Are we assuming that this $f^*$ is a part of this uncorrelated set, $\{f_1,f_2,..,f_d\}$?
The argument in Theorem 5 seems to assume that the adversarial oracle can return $c=0$ always. But why should this be a consistent option given that the oracle is forced to satisfy the condition, $\vert c - \langle f^*,h \rangle \vert \leq \tau$. If $c=0$ has to always be a consistent oracle reply then we need it to be true that all queries $h$ being made are such that it satisfies the equation, $\vert\langle f^*,h \rangle \vert \leq \tau$. But now this is a new constraint that the queries $h$ have to be of somewhat low correlation with the truth $f^*$!. But this wasnt specified anywhere!
At this point it seems that the algorithm could be lucky and it could send to the Oracle the query $h = f^*$ and then if $c=0$ has to be a valid adversarial reply we need $\tau \geq 1$ and that doesnt make sense!
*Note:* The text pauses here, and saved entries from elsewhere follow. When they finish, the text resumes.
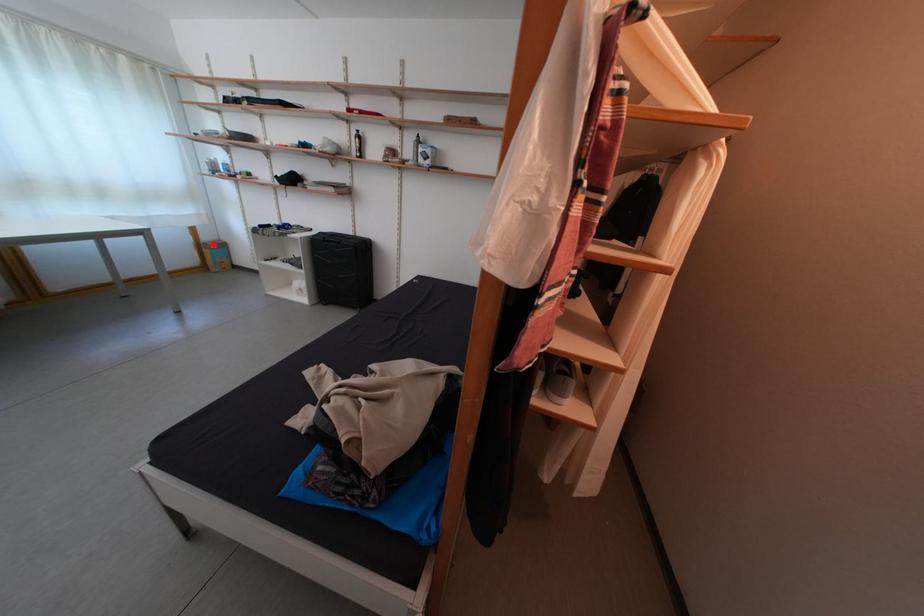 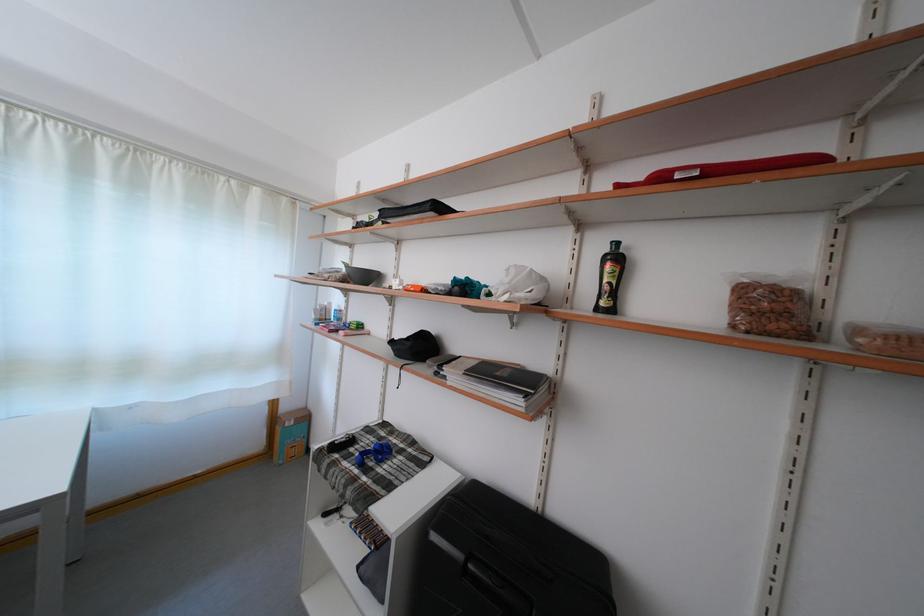 Question: A red point is marked in image1. In image2, is the corresponding 3D point closer to the camera or farther? Reply with the corresponding letter.

Choices:
 (A) The corresponding 3D point is closer.
 (B) The corresponding 3D point is farther.

Answer: (B) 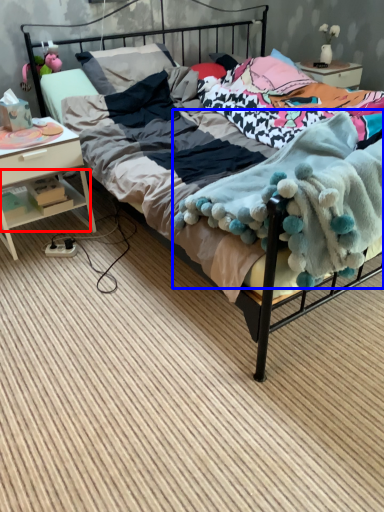 Question: Which object is closer to the camera taking this photo, shelf (highlighted by a red box) or blanket (highlighted by a blue box)?

Choices:
 (A) shelf
 (B) blanket

Answer: (B) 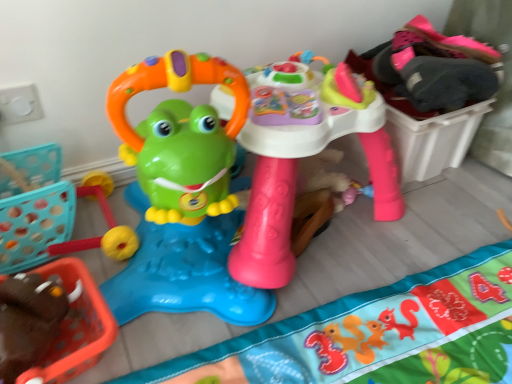 Question: Is the position of matte plastic frog walker at center, the 1th toy in the left-to-right sequence, less distant than that of matte plastic activity table at center, placed as the 1th toy when sorted from right to left?

Choices:
 (A) yes
 (B) no

Answer: (A)

Question: Does matte plastic frog walker at center, the 1th toy in the left-to-right sequence, have a greater width compared to matte plastic activity table at center, placed as the 1th toy when sorted from right to left?

Choices:
 (A) no
 (B) yes

Answer: (A)

Question: Does matte plastic frog walker at center, the second toy from the right, appear on the right side of matte plastic activity table at center, which is the second toy from left to right?

Choices:
 (A) yes
 (B) no

Answer: (B)

Question: Is matte plastic frog walker at center, the 1th toy in the left-to-right sequence, bigger than matte plastic activity table at center, which is the second toy from left to right?

Choices:
 (A) yes
 (B) no

Answer: (B)

Question: Is matte plastic frog walker at center, the second toy from the right, positioned with its back to matte plastic activity table at center, placed as the 1th toy when sorted from right to left?

Choices:
 (A) no
 (B) yes

Answer: (A)

Question: From a real-world perspective, is matte plastic frog walker at center, the second toy from the right, located higher than matte plastic activity table at center, placed as the 1th toy when sorted from right to left?

Choices:
 (A) no
 (B) yes

Answer: (B)

Question: From a real-world perspective, does matte plastic activity table at center, placed as the 1th toy when sorted from right to left, stand above soft fabric play mat at center?

Choices:
 (A) no
 (B) yes

Answer: (B)

Question: Can you confirm if matte plastic activity table at center, placed as the 1th toy when sorted from right to left, is shorter than soft fabric play mat at center?

Choices:
 (A) no
 (B) yes

Answer: (A)

Question: Does matte plastic activity table at center, placed as the 1th toy when sorted from right to left, lie in front of soft fabric play mat at center?

Choices:
 (A) yes
 (B) no

Answer: (B)

Question: Is there a large distance between matte plastic activity table at center, placed as the 1th toy when sorted from right to left, and soft fabric play mat at center?

Choices:
 (A) yes
 (B) no

Answer: (B)

Question: Considering the relative sizes of matte plastic activity table at center, which is the second toy from left to right, and soft fabric play mat at center in the image provided, is matte plastic activity table at center, which is the second toy from left to right, bigger than soft fabric play mat at center?

Choices:
 (A) yes
 (B) no

Answer: (A)

Question: Could soft fabric play mat at center be considered to be inside matte plastic activity table at center, placed as the 1th toy when sorted from right to left?

Choices:
 (A) yes
 (B) no

Answer: (B)

Question: Is soft fabric play mat at center positioned with its back to matte plastic frog walker at center, the 1th toy in the left-to-right sequence?

Choices:
 (A) yes
 (B) no

Answer: (B)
Lastly what else is the SQ algorithm allowed to do apart from making $(h,\tau)$ SQ-queries? Are we forcing it to work s.t after it receives $c=0$ as the Oracle reply all its allowed to do is to eliminate from its set of probable outputs those functions in the set $\{f_1,..,f_d\}$ which are more than $\tau$ correlated? Why is it that the SQ algorithm never seems to consider that there could be functions in ${\cal F}$ outside this uncorrelated set which are also more than $\tau$ correlated to the query $h$?